Le diable est caché dans le détail… Choses vues de Francis Massé

mardi 20 septembre 2016 - 07H20

Cet été, une grande chaîne TV du service public nous a offert un très beau spectacle à l’occasion de l’arrivée du tour de France sur les Champs-Élysées. 

Massé

Outre le spectacle sportif lui même, toujours prenant, France Télévisions nous a proposé de superbes vues aériennes de la capitale. En particulier de ses monuments parmi les plus connus mais filmés de façon originale voire inédite.

Il faut donc féliciter le service public de cette production de qualité.

Néanmoins, un élément de détail était frappant. Alors que le commentaire sportif était correct, nos journalistes ont souhaité souligner le fait avéré que 190 pays dans le monde recevaient l’émission ; et ils ont cru bon d’ajouter que c’était habile de montrer ainsi la capitale pour séduire des touristes potentiels. Bien entendu ce n’est pas négligeable au vu de la situation légèrement dépressive du secteur du tourisme. Et nos commentateurs – qu’il ne s’agit pas ici en aucune manière de montrer du doigt – de développer tout l’intérêt de la capitale à se faire connaître ainsi et à enrichir sa politique d’image.

Ils ont raison, certes. Mais, de ce petit détail, il me semble que l’on peut tirer une leçon de management. 

En effet ne peut-on ici penser par exemple  à Léon Zitrone. Ce dernier n’eut pas décrit la mécanique marketing mais l’eut accompagnée ; il s’en serait emparé pour la servir, en l’amplifiant voire en l’incarnant. Un prestidigitateur, pour prendre un cas extrême, décrit-il ses tours en même temps qu’il les fait ? 

Doit-on alors incriminer la prédominance de l’élément commercial ou bien quelques lacunes dans la formation des journalistes. Ou bien encore une gouvernance qui prépare insuffisamment aux buts et finalités d’une telle opération médiatique ?

 

A travers cet exemple anecdotique, tirons 5 leçons de management public :

1- Des atouts certains ne sont pas suffisants. Encore faut il les exploiter au mieux. Pour « vendre » il faut enrober et mettre un peu de magie. 

2- La compréhension de son rôle dans la situation est nécessaire, ce qui veut dire qu’il a été préalablement expliqué par le management. 

3- La question de l’échelle est centrale : ce n’est pas la même chose de décrire l’événement sportif et de détailler les à-côtés ni d’intégrer les deux dans un ensemble. 

4- Cela suppose une vision large de la performance publique, c’est-à-dire qui prenne en compte la totalité de la chaîne de l’action publique qui comprend plusieurs entités. Des entités aux missions, métiers, intérêts et stratégies différentes dont il faut enclencher la coopération. 

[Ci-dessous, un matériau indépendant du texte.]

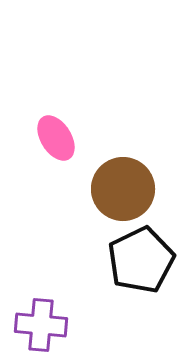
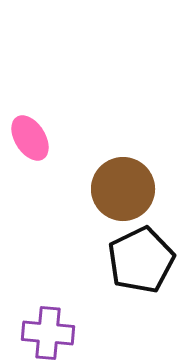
pink ellipse: moved 26 px left
purple cross: moved 7 px right, 8 px down
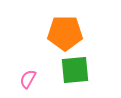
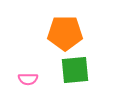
pink semicircle: rotated 120 degrees counterclockwise
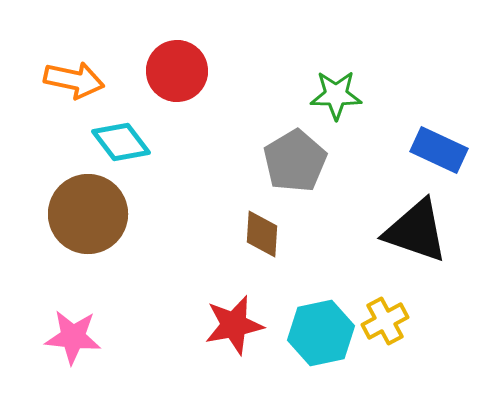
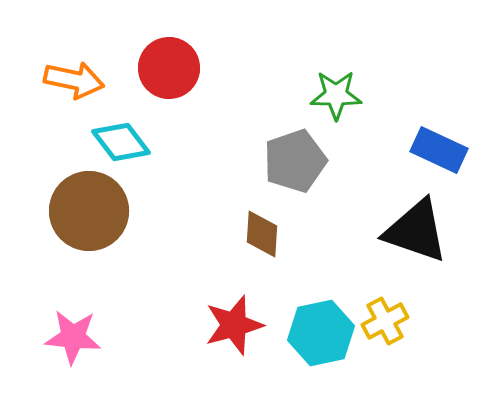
red circle: moved 8 px left, 3 px up
gray pentagon: rotated 12 degrees clockwise
brown circle: moved 1 px right, 3 px up
red star: rotated 4 degrees counterclockwise
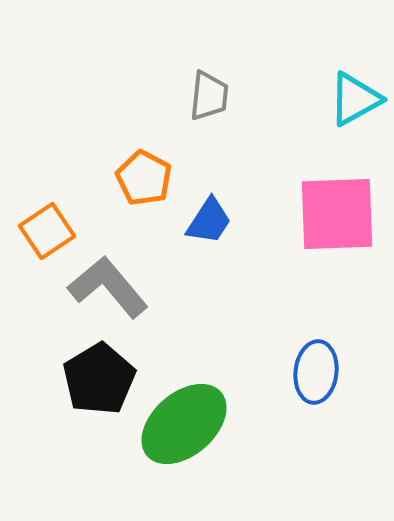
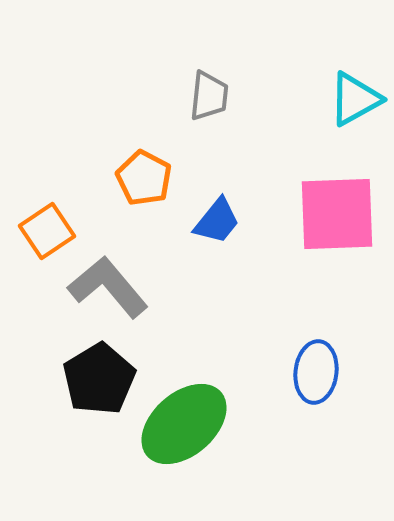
blue trapezoid: moved 8 px right; rotated 6 degrees clockwise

5- En amont, il faut avoir une stratégie claire et des objectifs explicites sur un projet donné. 

Tout ceci est bien connu. Alors pourquoi ne le fait-on pas ? On peut risquer une hypothèse clé : la frontière de plus en plus rigide entre les rôles, les institutions et les disciplines. La spécialisation à outrance guette les organismes et gâte les meilleurs esprits. 

Le marché concurrentiel peut être une réponse car la coopération entre sous-traitants peut amener à discerner acteurs, rôles et objectifs et à objectiver naturellement les apports de chacun.

Le service public est aussi une solution. Tous deux peuvent être complémentaires ou alternatifs, pas forcément antagonistes. Le partenariat public / privé a ses avantages. En tout cas, la recherche de la qualité leur est commune et donc celle de l’efficacité au service des citoyens.